There are black Madonnas and Black Madonnas. The former applies generically to any dark-skin-colored representation of Mary. Falling into this category are recent depictions of Our Lady like Larry Scully’s Madonna and Child of Soweto. The term used frequently to designate these images is inculturated Madonnas, meaning artwork by African or African-American artists (sometimes also by artists of a different racial background) for people of the same or similar cultures. These representations may convey a critical message inasmuch as they highlight the universal and thus trans-racial significance of the Christ event (including Mary). Most of these images are of recent origin; others came to prominence only recently. In the latter case we are dealing with sometimes century-old artwork of Africa whose artistic and spiritual values have been ignored for a long time.
However, this is not the topic of the following feature. The meaning of Black Madonna used here refers to a type of Marian statue or painting of mainly medieval origin (12C-15C), of dark or black features whose exact origins are not always easy to determine, and most important, of particular prominence. The latter, the prominence of the Black Madonna, is mostly due to the allegedly miraculous character of the image.
Among the miraculous Marian images are the so-called “Black Madonnas.” Many of these images are quite popular among the faithful. Of the hundreds which presently exist at various shrines, some of the better known images are: Our Lady of Altötting [Bavaria, Germany]; Our Lady of the Hermits [Einsiedeln, Switzerland]; Our Lady of Guadalupe [Mexico City]; Our Lady of Jasna Gora [Czestochowa, Poland]; Our Lady of Montserrat [Spain]; and Our Lady of Tindari [Sicily].
In the early days of the ‘comparative religions’ discipline, authors casually equated the ‘Black Virgins’ venerated by Catholics with pagan goddess images of similar appearance, providing some with a polemic argument against the Catholic Church. More recently, some feminist writers have suggested the Black Madonna as indicating a perspective on Mary underemphasized in traditional Christian doctrine. In any case, Black Madonnas have proved themselves as devotional aids within ecclesial life over the course of centuries. Many of these images have received approval from ecclesiastical authority in light of the divine approval manifested by well-attested miracles (subsequently approved by Church leadership).
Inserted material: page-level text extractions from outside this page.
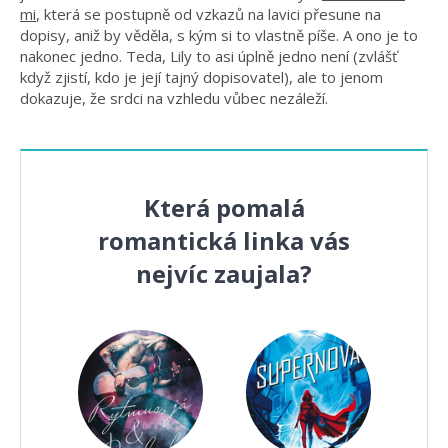
mi
, která se postupně od vzkazů na lavici přesune na
dopisy, aniž by věděla, s kým si to vlastně píše. A ono je to
nakonec jedno. Teda, Lily to asi úplně jedno není (zvlášť
když zjistí, kdo je její tajný dopisovatel), ale to jenom
dokazuje, že srdci na vzhledu vůbec nezáleží.
Která pomalá
romantická linka vás
nejvíc zaujala?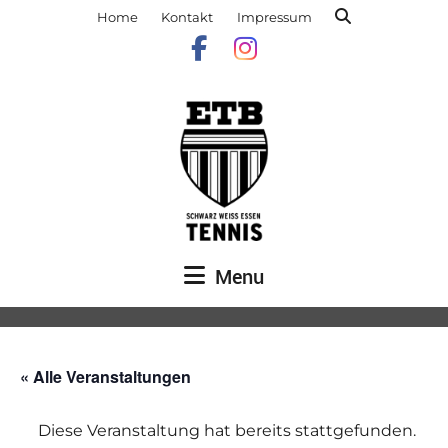
Home
Kontakt
Impressum
Menu
« Alle Veranstaltungen
Diese Veranstaltung hat bereits stattgefunden.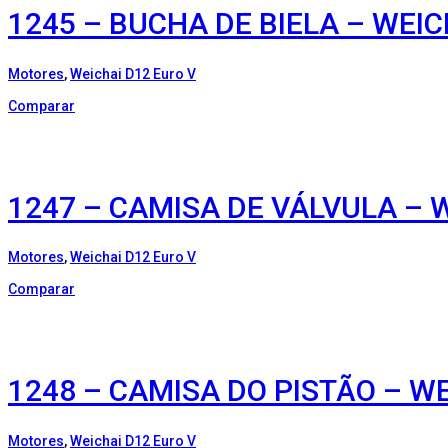
1245 – BUCHA DE BIELA – WEIC
Motores
,
Weichai D12 Euro V
Comparar
1247 – CAMISA DE VÁLVULA – W
Motores
,
Weichai D12 Euro V
Comparar
1248 – CAMISA DO PISTÃO – WEI
Motores
,
Weichai D12 Euro V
History of the Black Madonna Genre
Important early studies of dark images in France were done by: Marie Durand-Lefebvre (1937); Emile Saillens (1945); and Jacques Huynen (1972). The first notable study of the origin and meaning of the so-called Black Madonnas in English appears to have been presented by Leonard Moss at a meeting of the American Association for the Advancement of Science on Dec. 28, 1952. Amazingly, all the images in Moss’ study had a reputation for miracles. Based on a study of nearly one hundred samples from various parts of the world, Moss broke the images into three categories:
1) dark brown or black madonnas with physiognomy and skin pigmentation matching that of the indigenous population.
2) various art forms that have turned black as a result of certain physical factors such as: deterioration of lead-based pigments; accumulated smoke from the use of votive candles; and accumulation of grime over the ages.
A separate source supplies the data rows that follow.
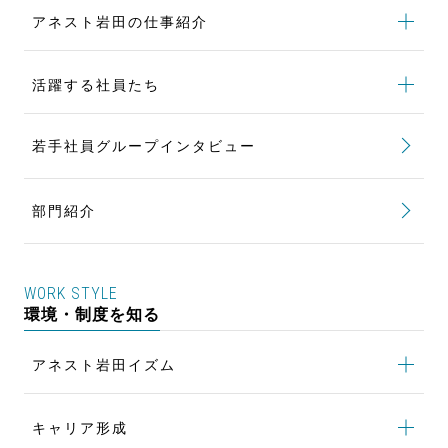
アネスト岩田の仕事紹介
アネスト岩田の仕事紹介
トップ
活躍する社員たち
製品開発の仕事
活躍する社員たち
トップ
購買の仕事
若手社員グループインタビュー
世界標準となる新たな製品を生み出す
設備設計の仕事
顧客のニーズに応える部品の設計開発
部門紹介
生産技術の仕事
世界一の低騒音を実現して社会貢献
品質保証の仕事
貿易実務で海外のお客様へ製品をお届け
WORK STYLE
製品の安定供給と生産性向上を追求
環境・制度を知る
品質問題の解決と未然防止でCSを向上
アネスト岩田イズム
ワンチームで最良の塗装設備を構築
アネスト岩田イズム
トップ
キャリア形成
若手による風土改革 NoVigo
3) residual category with no ready explanation.
That a certain percentage of black images falls into the first group seems self-evident. For example, many African images of Mary depict her racially as a Black woman. This particular racial depiction is also apparent in many of the ethnic crèches in the Marian Library collection. Also, the famous image of Our Lady of Guadalupe from Mexico, although not necessarily intended to depict Mary’s race as Black, was included in this class by Moss.